Paris. Macrons Warnung, Deutschland isoliere sich in der EU, zeigt Wirkung. Berlin bemüht sich um Besserung – aber noch ist viel zu tun.

Ein Gewitter reinigt die Luft, weiß das Sprichwort. So gesehen hat der vehemente Vorwurf des französischen Präsidenten Emmanuel Macron, dass sich Deutschland in Europa isoliere, tatsächlich wie ein Gewitter gewirkt. Urplötzlich scheint den Regierenden in Berlin aufgegangen zu sein, dass sie ihren europäischen Partnern – vorneweg dem französischen Vorzugspartner – trotz der drängenden nationalen Probleme wohl doch ein wenig mehr Pflege angedeihen lassen müssen.

Nachdem sich bereits Bundeskanzler Olaf Scholz zu einem eiligst anberaumten Tête-à-Tête mit dem verärgerten Macron in der Seine-Metropole sehen ließ und sich drei Stunden lang um das Ausräumen jener Irritationen bemühte, die sich in den letzten Monaten bei den Franzosen angestaut hatten, kam es im November zu einer regelrechten Demonstration bilateraler Abstimmung.

Nacheinander reisten die Minister Volker Wissing, Annalena Baerbock, Robert Habeck und Christian Lindner nach Paris, um das Gespräch mit ihren französischen Amtskollegen zu suchen. Im Gegenzug stattete schließlich die französische Regierungschefin Elisabeth Borne Berlin ihren ersten Amtsbesuch ab.

Peter Heusch.
Peter Heusch. © BM | nn

Paris und Berlin bemühen sich um Einigkeit

Wenn nach allen diesen bilateralen Treffen zumindest in einem Punkt auffällige Einigkeit herrschte, dann in der im Brustton der Überzeugung vorgetragenen Beteuerung fast aller Teilnehmer, die deutsch-französischen Beziehungen seien von hervorragender Qualität.

Baerbock etwa versicherte vor ihrem Rückflug, dass sie schon deswegen nicht nach Paris gekommen sei, um Scherben wegzukehren, weil es gar keinen Scherbenhaufen gebe. Eine ziemlich kecke Behauptung nach den keineswegs allein in Paris kritisierten deutschen Alleingängen bei der Energieversorgung oder in Rüstungsfragen, die den Auftritten eines Elefanten im europäischen Porzellanladen verdächtig nahekamen.

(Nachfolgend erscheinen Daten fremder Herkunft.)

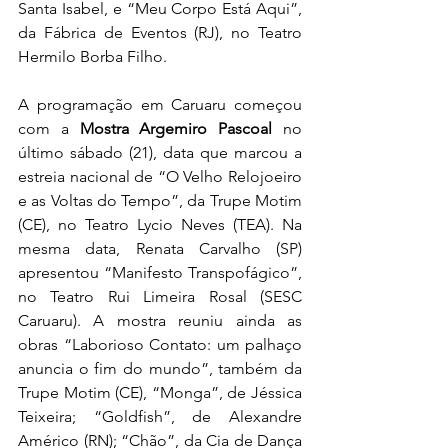
Santa Isabel, e “Meu Corpo Está Aqui”, 
da Fábrica de Eventos (RJ), no Teatro 
Hermilo Borba Filho.
A programação em Caruaru começou 
com a 
Mostra Argemiro Pascoal
 no 
último sábado (21), data que marcou a 
estreia nacional de “O Velho Relojoeiro 
e as Voltas do Tempo”, da Trupe Motim 
(CE), no Teatro Lycio Neves (TEA). Na 
mesma data, Renata Carvalho (SP) 
apresentou “Manifesto Transpofágico”, 
no Teatro Rui Limeira Rosal (SESC 
Caruaru). A mostra reuniu ainda as 
obras “Laborioso Contato: um palhaço 
anuncia o fim do mundo”, também da 
Trupe Motim (CE), “Monga”, de Jéssica 
Teixeira; “Goldfish”, de Alexandre 
Américo (RN); “Chão”, da Cia de Dança 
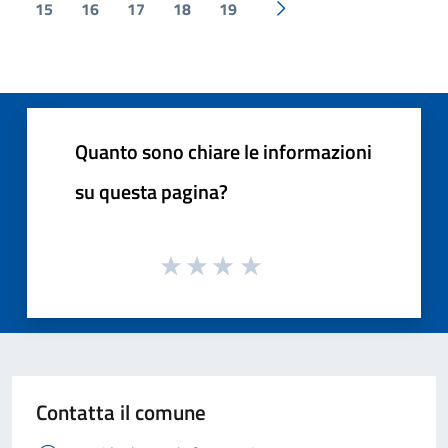
15
16
17
18
19
Pagina successiva
Quanto sono chiare le informazioni
su questa pagina?
Contatta il comune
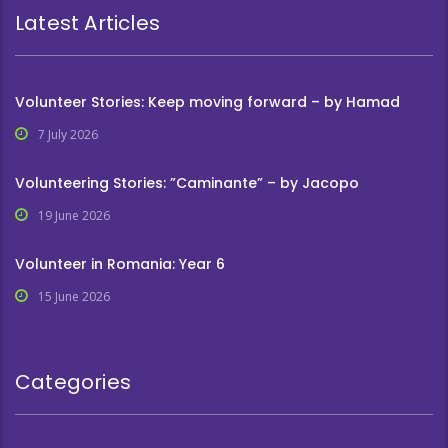
Latest Articles
Volunteer Stories: Keep moving forward – by Hamad
7 July 2026
Volunteering Stories: ”Caminante” – by Jacopo
19 June 2026
Volunteer in Romania: Year 6
15 June 2026
Categories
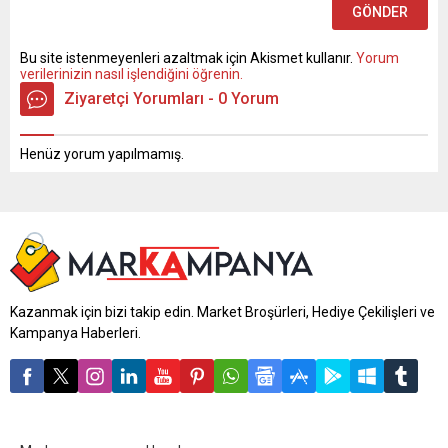
Bu site istenmeyenleri azaltmak için Akismet kullanır.
Yorum
verilerinizin nasıl işlendiğini öğrenin.
Ziyaretçi Yorumları - 0 Yorum
Henüz yorum yapılmamış.
Kazanmak için bizi takip edin. Market Broşürleri, Hediye Çekilişleri ve
Kampanya Haberleri.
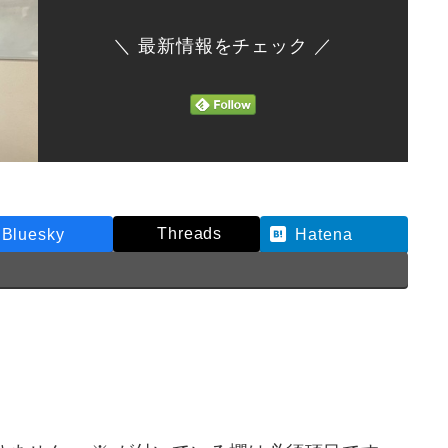
＼ 最新情報をチェック ／
Threads
Bluesky
Hatena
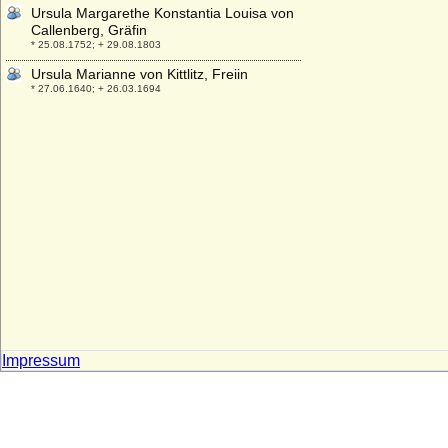
Ursula Margarethe Konstantia Louisa von
Callenberg, Gräfin
* 25.08.1752; + 29.08.1803
Ursula Marianne von Kittlitz, Freiin
* 27.06.1640; + 26.03.1694
Ursula Philipota van Raesfeld
* 14.08.1643; + 30.09.1721
Ursula Regina Maria von Friesen
* 27.08.1658; + 29.10.1714
Ursula Sophie von Katte (a.d.H. Vieritz)
* 26.08.1611; + 27.02.1670
Ursula van Reede (Ursulina van Reede)
* 30.05.1719; + 31.10.1747
Ursula von Abensberg
+ 30.01.1422
Ursula von Baden
* 25.10.1409; + 24.03.1429
Impressum
Ursula von Baden-Hachberg (Ursula von
Baden-Hochberg)
+ 1483
Ursula von Bassewitz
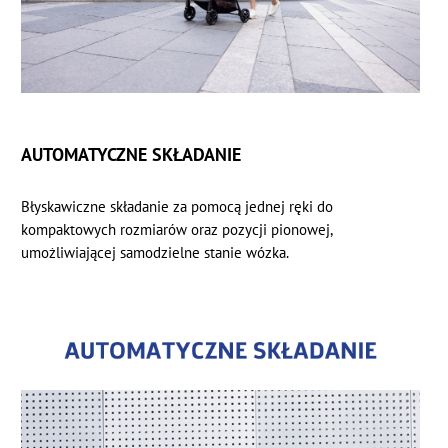
AUTOMATYCZNE SKŁADANIE
Błyskawiczne składanie za pomocą jednej ręki do
kompaktowych rozmiarów oraz pozycji pionowej,
umożliwiającej samodzielne stanie wózka.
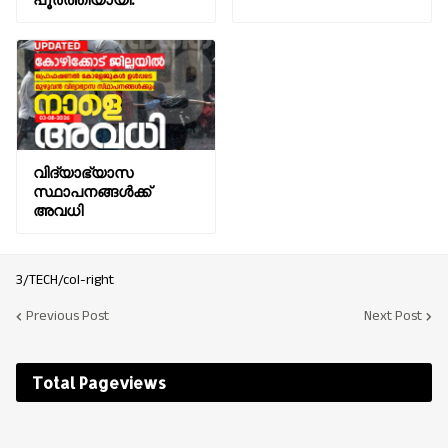
വിദ്യാഭ്യാസ
സ്ഥാപനങ്ങൾക്ക്
അവധി
3/TECH/col-right
Previous Post
Next Post
Total Pageviews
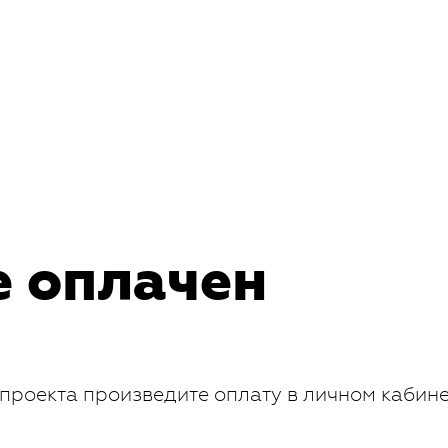
е оплачен
проекта произведите оплату в личном кабин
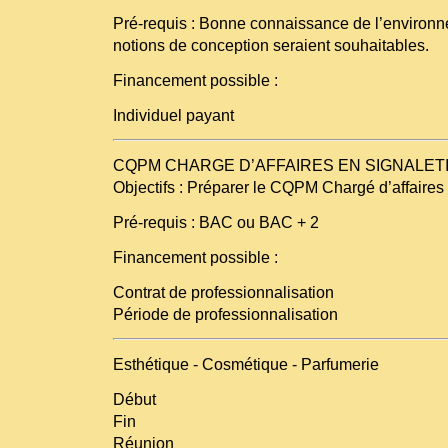
Pré-requis : Bonne connaissance de l’environn
notions de conception seraient souhaitables.
Financement possible :
Individuel payant
CQPM CHARGE D’AFFAIRES EN SIGNALET
Objectifs : Préparer le CQPM Chargé d’affaires
Pré-requis : BAC ou BAC + 2
Financement possible :
Contrat de professionnalisation
Période de professionnalisation
Esthétique - Cosmétique - Parfumerie
Début
Fin
Réunion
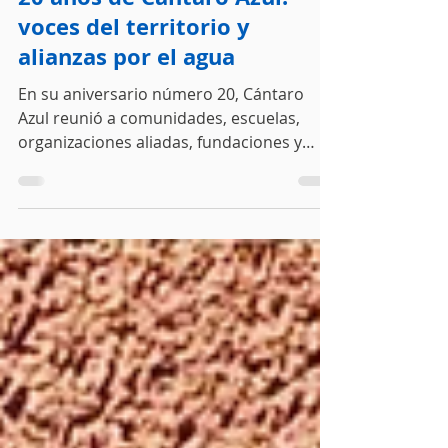
2 jul
4 min de lectura
20 años de Cántaro Azul:
voces del territorio y
alianzas por el agua
En su aniversario número 20, Cántaro
Azul reunió a comunidades, escuelas,
organizaciones aliadas, fundaciones y
academia para escuchar voces del
territorio y reafirmar una convicción: la
justicia hídrica se construye en colectivo.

Aber sie belegt auch, wie sehr man sich derzeit in Berlin wie Paris wieder darauf konzentriert, gemeinsame Linien zu finden.

Bemühungen zeigen Wirkung

Fruchtlos blieb der intensivierte Austausch jedenfalls nicht, was schon allein die Tatsache unterstreicht, dass der vor kurzem wegen nicht beizulegender Differenzen abgesagte deutsch-französische Ministerrat nun im Januar doch stattfinden wird.

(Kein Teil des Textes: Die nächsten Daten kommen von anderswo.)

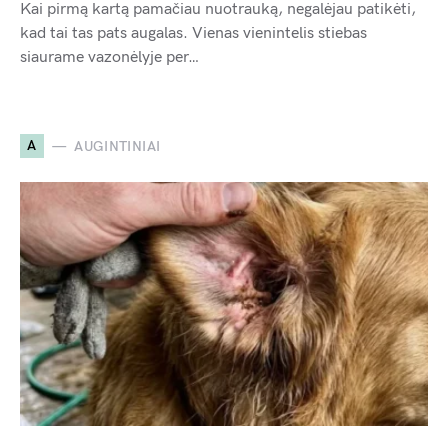
Kai pirmą kartą pamačiau nuotrauką, negalėjau patikėti,
kad tai tas pats augalas. Vienas vienintelis stiebas
siaurame vazonėlyje per…
A
AUGINTINIAI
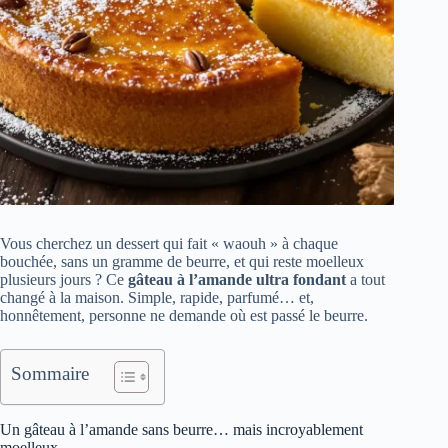
Vous cherchez un dessert qui fait « waouh » à chaque
bouchée, sans un gramme de beurre, et qui reste moelleux
plusieurs jours ? Ce
gâteau à l’amande ultra fondant
a tout
changé à la maison. Simple, rapide, parfumé… et,
honnêtement, personne ne demande où est passé le beurre.
Sommaire
Un gâteau à l’amande sans beurre… mais incroyablement
moelleux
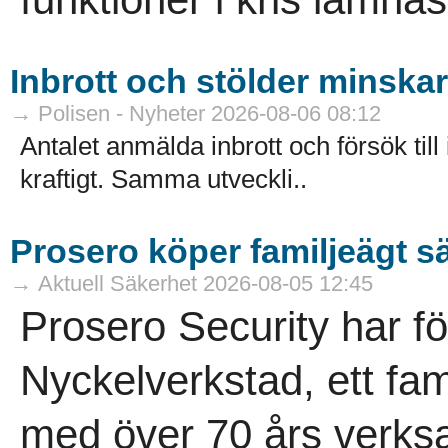
Inbrott och stölder minskar 
→ Polisen - Nyheter 2026-08-06 08:12
Antalet anmälda inbrott och försök till
kraftigt. Samma utveckli..
Prosero köper familjeägt s
→ Aktuell Säkerhet 2026-08-05 12:45
Prosero Security har f
Nyckelverkstad, ett fam
med över 70 års verksa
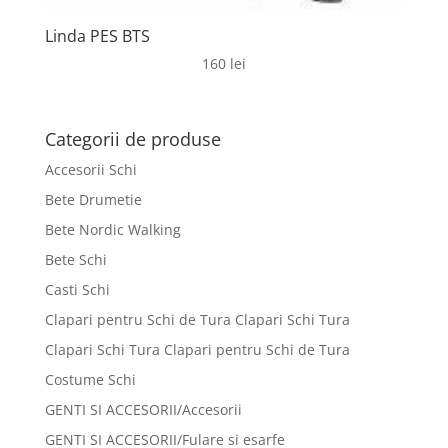
Linda PES BTS
160
lei
Categorii de produse
Accesorii Schi
Bete Drumetie
Bete Nordic Walking
Bete Schi
Casti Schi
Clapari pentru Schi de Tura Clapari Schi Tura
Clapari Schi Tura Clapari pentru Schi de Tura
Costume Schi
GENTI SI ACCESORII/Accesorii
GENTI SI ACCESORII/Fulare si esarfe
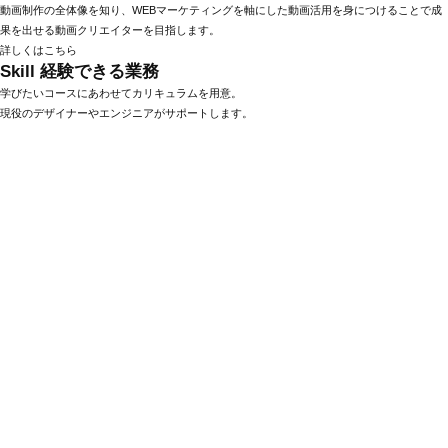
動画制作の全体像を知り、WEBマーケティングを軸にした動画活用を身につけることで成
果を出せる動画クリエイターを目指します。
詳しくはこちら
Skill
経験できる業務
学びたいコースにあわせてカリキュラムを用意。
現役のデザイナーやエンジニアがサポートします。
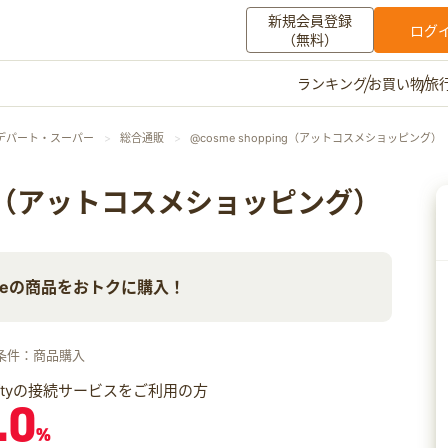
新規会員登録
ログ
（無料）
お買い物
旅
ランキング
マイメニュー
デパート・スーパー
総合通販
@cosme shopping（アットコスメショッピング）
ポイント通帳
ポイント交換
登録情報
ping（アットコスメショッピング）
その他
meの商品をおトクに購入！
お知らせ
初心者ガイド
よくある質問
キャンペーン
お問い合わせ
条件：商品購入
ログイン
iftyの接続サービスをご利用の方
.0
%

Das sichtbarste Zeichen der Wiederannährung ist jedoch der Durchbruch bei dem schon totgeglaubten Kampfflugzeugsystem FCAS. Endlich konnte bei diesem wichtigen deutsch-französischen Rüstungsprojekt eine Einigung über die Finanzierung und den Bau eines flugfähigen Demonstrationsmodels erzielt werden.

Sogar in der Energiepolitik scheint sich eine gewisse, vorwiegend deutsche Kompromissbereitschaft abzuzeichnen. So hat Berlin nach langem Zögern nun doch eine formelle Solidaritätsvereinbarung zum Austausch von Strom und Gas mit Frankreich unterzeichnet.

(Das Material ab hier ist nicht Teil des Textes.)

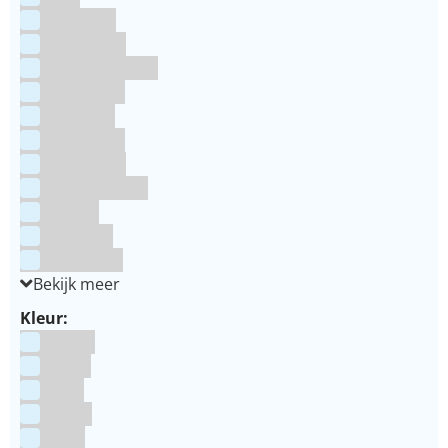
Saracino
Silikomart
Simply Making
SmartFlex
Staedter
Steensma
SugarFlair
Sweet Stamp
Wilton
Wright's
Zeelandia
Bekijk meer
Kleur:
Blauw
Bruin
Geel
Goud
Grijs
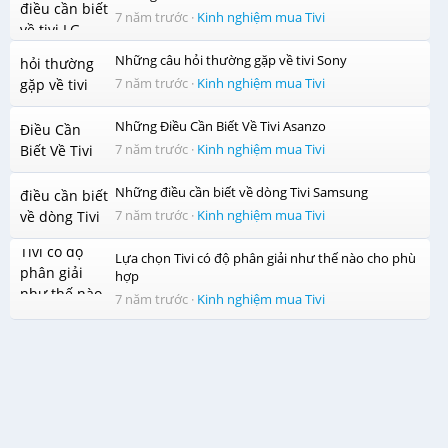
7 năm trước
·
Kinh nghiệm mua Tivi
Những câu hỏi thường gặp về tivi Sony
7 năm trước
·
Kinh nghiệm mua Tivi
Những Điều Cần Biết Về Tivi Asanzo
7 năm trước
·
Kinh nghiệm mua Tivi
Những điều cần biết về dòng Tivi Samsung
7 năm trước
·
Kinh nghiệm mua Tivi
Lựa chọn Tivi có độ phân giải như thế nào cho phù
hợp
7 năm trước
·
Kinh nghiệm mua Tivi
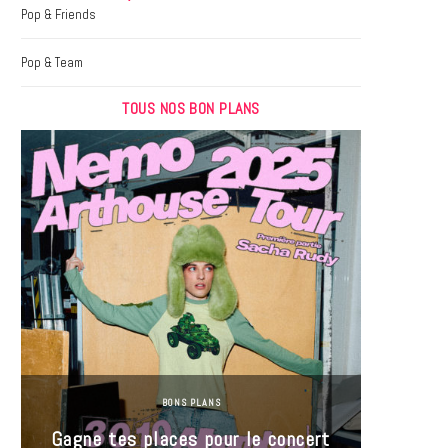
k
a
Pop & Friends
m
Pop & Team
TOUS NOS BON PLANS
BONS PLANS
Jeu-Co
Gagne tes places pour le concert
limit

Über die Form einer Deckelung des Gaspreises in der EU gehen die Meinungen zwar weiterhin auseinander, aber die Bundesregierung willigte ein, das bislang von ihr abgelehnte Vorhaben gemeinsamer europäischer Gaseinkäufe auf dem Weltmarkt mitzutragen.

Ganz und gar nicht in dieses halbwegs harmonische Bild passt freilich der langfristige Deal, den Deutschland soeben mit Katar über Flüssiggaslieferungen abschloss. Bemerkenswerterweise enthielt sich Paris diesmal jedoch jeglicher Kritik, was durchaus als Zeichen für einen sich langsam drehenden Wind zu werten ist.

Am Ende knirscht es doch

Halbwegs harmonisch – dieser Befund dürfte generell für die aktuellen Stand der deutsch-französischen Beziehungen gelten. Immerhin, so merkte Borne in Berlin schmallippig an, habe sich wieder einmal gezeigt, dass die Freundschaft krisenfest sei und in der Lage, Differenzen zu überwinden.

Eine Feststellung, die durchschimmern lässt, dass auf beiden Seiten des Rheins längst nicht alle Verstimmungen ausgeräumt sind.

In Berlin jedenfalls hat man den von Macron vor laufenden Kameras ausgestoßenen "Ordnungsruf" alles andere als lustig gefunden. Auch die Unverholenheit, mit der der Franzose seit dem Abgang von Angela Merkel den europäischen Führer gibt, wird an der Spree nicht wirklich goutiert.

In Paris hält sich derweil die Sorge, dass Scholz die deutsche Verantwortung für die EU weniger am Herzen liegt als seiner Vorgängerin und dass er zudem versucht sein könnte, in der Bemühung um gute transatlantische Beziehungen den protektionistischen Seiten des milliardenschweren Subventionsprogramms für die US-Industrie (Inflation Reduction Act) nicht energisch genug entgegen zu treten.

Können die Männer miteinander?

Von einem nun in Paris angedachten "European Buy Act" (sprich der systematischen Bevorzugung europäischer Firmen bei der Vergabe öffentlicher Aufträge), um zumindest den längst existierenden "American Buy Act" zu kontern, halten deutsche Regierungskreise überhaupt nichts.

Auf eine Bedrohung – und als solches wird der "Inflation Reduction Act" auch in Berlin angesehen – mit einer Provokation zu antworten, entspricht nicht der Scholzen Vorgehensweise. Es ist übrigens keineswegs auszuschließen, dass die bilateralen Spannungen zumindest zum Teil auf die unterschiedlichen Temperamente vom Macron und Scholz zurückzuführen sind.

Denn wenn Frankreichs forscher Präsident Schwierigkeiten haben soll, sich mit der norddeutschen Kühle des Kanzlers anzufreunden, ist es kein Geheimnis, dass die von Macron gerne praktizierte Diplomatie der "fruchtbaren Konfrontation" bei Scholz für aufgestellte Nackenhaare sorgt.